(Available data Opens)

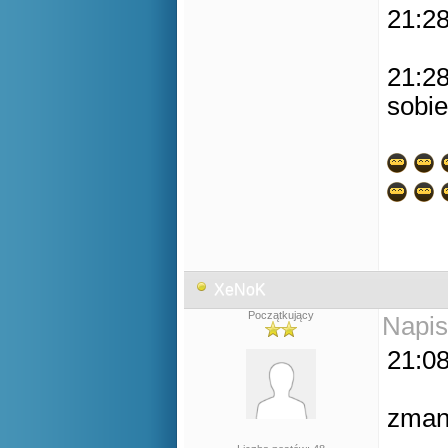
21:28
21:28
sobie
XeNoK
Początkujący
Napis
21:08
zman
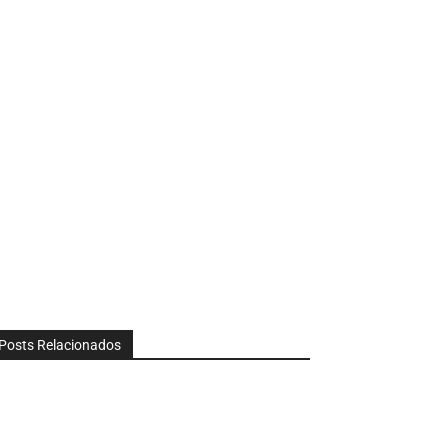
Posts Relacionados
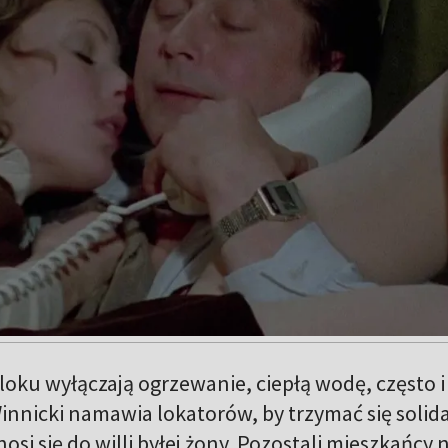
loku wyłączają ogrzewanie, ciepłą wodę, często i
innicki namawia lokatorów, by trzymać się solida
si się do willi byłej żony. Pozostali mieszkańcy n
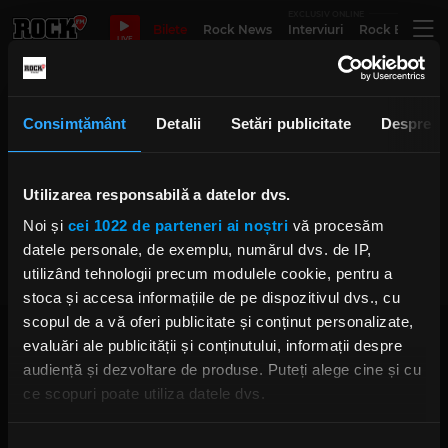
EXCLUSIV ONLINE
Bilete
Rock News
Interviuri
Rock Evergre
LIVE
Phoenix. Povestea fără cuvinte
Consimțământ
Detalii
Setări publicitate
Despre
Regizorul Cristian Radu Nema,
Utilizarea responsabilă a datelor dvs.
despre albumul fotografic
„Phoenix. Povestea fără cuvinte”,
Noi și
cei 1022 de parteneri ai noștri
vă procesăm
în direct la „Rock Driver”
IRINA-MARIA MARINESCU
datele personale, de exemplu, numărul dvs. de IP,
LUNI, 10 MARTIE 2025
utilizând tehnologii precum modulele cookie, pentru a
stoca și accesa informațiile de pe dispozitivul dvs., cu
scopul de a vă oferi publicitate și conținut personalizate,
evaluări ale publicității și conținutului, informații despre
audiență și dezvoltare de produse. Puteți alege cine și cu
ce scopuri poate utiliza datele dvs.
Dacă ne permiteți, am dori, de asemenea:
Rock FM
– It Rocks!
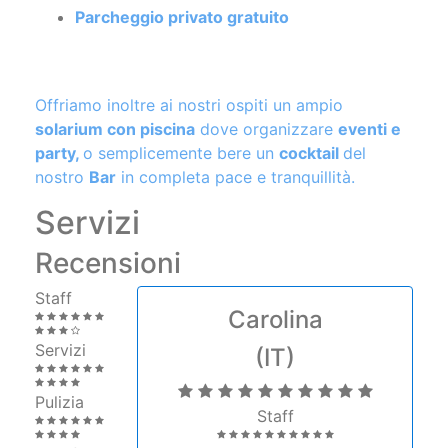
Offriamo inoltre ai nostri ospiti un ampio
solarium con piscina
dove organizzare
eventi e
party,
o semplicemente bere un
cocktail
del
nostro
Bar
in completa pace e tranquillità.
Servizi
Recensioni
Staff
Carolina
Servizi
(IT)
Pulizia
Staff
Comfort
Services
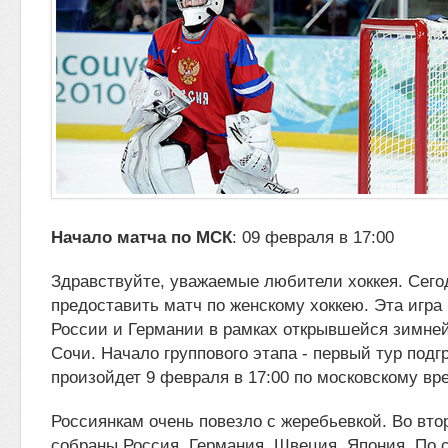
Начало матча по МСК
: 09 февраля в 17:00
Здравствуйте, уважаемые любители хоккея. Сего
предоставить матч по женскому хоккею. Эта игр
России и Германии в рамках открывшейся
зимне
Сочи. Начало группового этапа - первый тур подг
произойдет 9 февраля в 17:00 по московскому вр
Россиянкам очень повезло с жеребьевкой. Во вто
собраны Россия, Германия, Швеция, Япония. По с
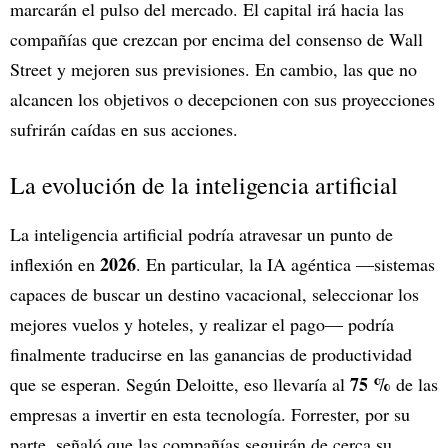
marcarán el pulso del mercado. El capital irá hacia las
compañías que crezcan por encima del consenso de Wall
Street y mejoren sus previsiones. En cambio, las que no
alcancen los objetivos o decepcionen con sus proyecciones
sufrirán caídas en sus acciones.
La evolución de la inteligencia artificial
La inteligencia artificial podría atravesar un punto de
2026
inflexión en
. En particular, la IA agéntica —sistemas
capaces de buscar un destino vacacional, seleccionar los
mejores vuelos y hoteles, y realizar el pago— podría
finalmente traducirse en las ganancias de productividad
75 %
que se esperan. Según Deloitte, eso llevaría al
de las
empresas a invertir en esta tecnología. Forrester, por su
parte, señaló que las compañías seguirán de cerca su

(Available data Closes)

▶ [What this task involves]:
Please set down, exactly and with no pictures, the lines in the entries above starting at the one holding "loku wyłączają ogrzewanie, ciepłą" and ending at the one holding "audiență și dezvoltare", ends included.

▶ [Answer to the problem]:
loku wyłączają ogrzewanie, ciepłą wodę, często i
innicki namawia lokatorów, by trzymać się solida
si się do willi byłej żony. Pozostali mieszkańcy n
EXCLUSIV ONLINE
Bilete
Rock News
Interviuri
Rock Evergre
LIVE
Phoenix. Povestea fără cuvinte
Consimțământ
Detalii
Setări publicitate
Despre
Regizorul Cristian Radu Nema,
Utilizarea responsabilă a datelor dvs.
despre albumul fotografic
„Phoenix. Povestea fără cuvinte”,
Noi și
cei 1022 de parteneri ai noștri
vă procesăm
în direct la „Rock Driver”
IRINA-MARIA MARINESCU
datele personale, de exemplu, numărul dvs. de IP,
LUNI, 10 MARTIE 2025
utilizând tehnologii precum modulele cookie, pentru a
stoca și accesa informațiile de pe dispozitivul dvs., cu
scopul de a vă oferi publicitate și conținut personalizate,
evaluări ale publicității și conținutului, informații despre
audiență și dezvoltare de produse. Puteți alege cine și cu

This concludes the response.